The owners of Shaw’s and Star Market said while the individual stores have not been profitable for some time, the closings are not a result of the overall health of the two chains and that there are no plans to close additional stores. In New Hampshire, about 450 people work at the stores slated to close, and employees will be offered jobs at other Shaw’s locations when possible, the company said.
The affected New Hampshire stores are in Seabrook, Goffstown, Manchester, Tilton, West Lebanon and Keene. In Keene, customers said Tuesday they weren’t surprised given that several other grocery stores have been built in recent years and Shaw’s had struggled to compete.
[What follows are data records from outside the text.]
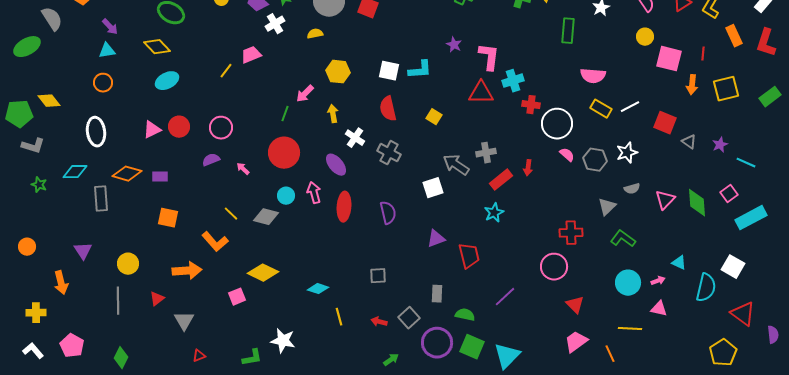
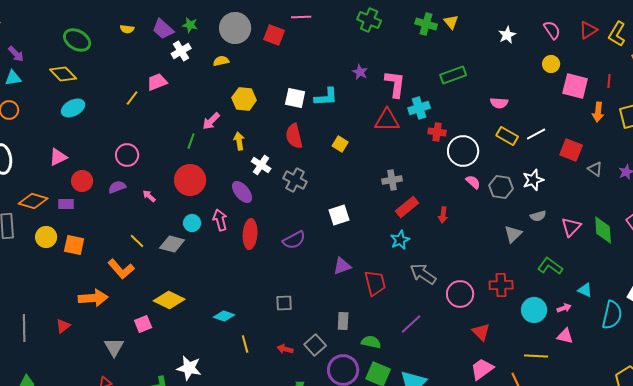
green rectangle: (568, 31) -> (453, 75), moved, turned 65
pink semicircle: (593, 76) -> (499, 103), size x0.7
red circle: (179, 127) -> (82, 181), moved
gray arrow: (456, 165) -> (423, 274), moved
red arrow: (528, 168) -> (443, 215), moved
purple semicircle: (388, 213) -> (294, 240), turned 75
red cross: (571, 233) -> (501, 285), moved
green L-shape: (623, 239) -> (550, 266), moved
yellow circle: (128, 264) -> (46, 237), moved
gray triangle: (184, 321) -> (114, 347), moved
Faceboook stock almost hits its initial price for first time
Facebook’s stock came within pennies of its $38 IPO price for the first time since its rocky initial public offering more than a year ago.
Shares of Facebook Inc. rose $2.18, or 6.2 percent, to close at $37.61 on Tuesday. The stock hit $37.96 in afternoon trading.
The world’s biggest online social network has been on a roll since it reported stronger-than-expected earnings on July 24. Investors are especially upbeat about its fast-growing mobile advertising revenue
JPMorgan Chase & Co. to pay $285 million penalty
JPMorgan Chase & Co. will pay $410 million to settle Federal Energy Regulatory Commission allegations that the bank manipulated power markets, enriching itself at the expense of consumers in California and the Midwest from 2010 to 2012.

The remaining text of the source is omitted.